Dining room

I’ve been getting some emails about our journey to debt freedom and our living situation.

Timeline 2010-2011 housingClick on photo for larger view.

This timeline is the actual progression of things over the last 15 months (I say 15 months because the sale of our home was a few month progression to offer/agreement/closing).

Looking back would I do it all over again?


However I would do a few things differently. Perhaps instead of finding an interim apartment (originally for 4 months while the house we were building was completed) I’d find something I was comfortable being in long-term. If there’s one thing we’ve proven the past year it’s that Anything Can Happen.

I’d probably save myself a lot of heartache and just not try to buy another house, no matter how ON SALE it is, for a good year. Anything Can Happen, Yes – but we don’t always have to be rushing to the next hitching post.

We could have paid off our car instead of trying to buy the first house that didn’t work out. We stalled and waited and then tried to buy ANOTHER house.

We were knocking out our debt but we could have been here 4 months faster if we just stopped and followed through. Ever since we got married it feels like we’ve been on a fast track to better. Better what? I couldn’t even tell you. I had this image of what life was supposed to be like, unfortunately it mirrored the image of where my parents were at age 50 – successful in their careers, no mortgages or payments … who could easily go on vacation or spend thousands on a purchase with a check … because they worked hard, saved and built their financial security with diligence. Not frivolous risks.

We were poor when I was younger but I never knew it. We didn’t live poorly even though we couldn’t afford things. And really, I didn’t know any different.

I love getting emails from readers who say I’ve inspired them to work hard at their own debt-free plans or just to change one small thing about money in their lives. I love having these conversations: I love money. But not in an idyllic sort of way. I’m enamored with the math of it.

I’m a geek. And it’s just money, after all.

We’re still on a path to building a future and we’re doing well. I’ve had to confront my expectations on this issue so often. Life isn’t a rear view mirror.

We’ve come so far in such a short amount of time (read about it here) that I have this idea that we’ll get to the end EVEN FASTER!

When really – I don’t ever want to get to the end. How boring does that sound? I want to get to a place where I feel like there isn’t an end coming. You know? And that’s not financially. Just in general. I’d like to find a place to be present in my today and willing to cope with my tomorrows.
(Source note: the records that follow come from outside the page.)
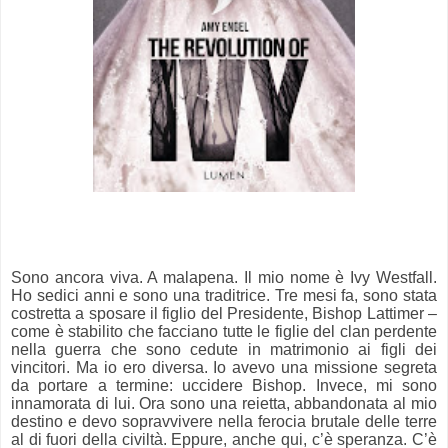
Sono ancora viva. A malapena. Il mio nome è Ivy Westfall.
Ho sedici anni e sono una traditrice. Tre mesi fa, sono stata
costretta a sposare il figlio del Presidente, Bishop Lattimer –
come è stabilito che facciano tutte le figlie del clan perdente
nella guerra che sono cedute in matrimonio ai figli dei
vincitori. Ma io ero diversa. Io avevo una missione segreta
da portare a termine: uccidere Bishop. Invece, mi sono
innamorata di lui. Ora sono una reietta, abbandonata al mio
destino e devo sopravvivere nella ferocia brutale delle terre
al di fuori della civiltà. Eppure, anche qui, c’è speranza. C’è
So! I’m a geeky numbers gal who loves a budget and a savings plan. Compounding interest is by far the most fun thing to play with. Ever.

Seriously – if all you do (and you’re close to 30, + or -) is set aside $200 a month in an account that on average (over a 10 year period) yields 12% (which is not astronomical or a myth) you’ll have over 7 million dollars by retirement age.

The math geek in me jumps around at that equation. COME ON! It’s stupid not to think like that. $200 a month? For most people that’s less than only one of their car payments. Not even a months worth of groceries. Day care? $200 a month isn’t hard to find when you look for it.

Ok, one more thing and then we can move on. And we are moving on!! I have stuff to show you!

I’m not a couponer and have a decent grocery budget – we eat out often, pay for a babysitter weekly (or more) and enjoy dating each other. Our entertainment budget is large. I have no qualms about it. But I make up for it in other areas:

Literally, I don’t shop. I do not go shopping. Groceries it is for me! The occasional pair of shoes for the kids or thrifting for a need (shorts, jeans) but for myself – for the house? I have patience. I don’t impulse buy, and I used to all the time.

I browse the aisle of the side of the road, behind industrial shipping agencies and yes, have dumpster dived behind popular retailers. Craigslist is my favorite “box store” because what can’t you get there?

When I do buy new I price shop first but don’t feel bad when I find out I haven’t gotten the best deal on the item. Gas costs money too. I DIY everything I can and I allow myself to make mistakes and try again. It’s still less costly than quickly filling a “need” which usually ends up to be a “want”.

Your turn:
If you were going to change one thing about your life – financial or not – what would it be?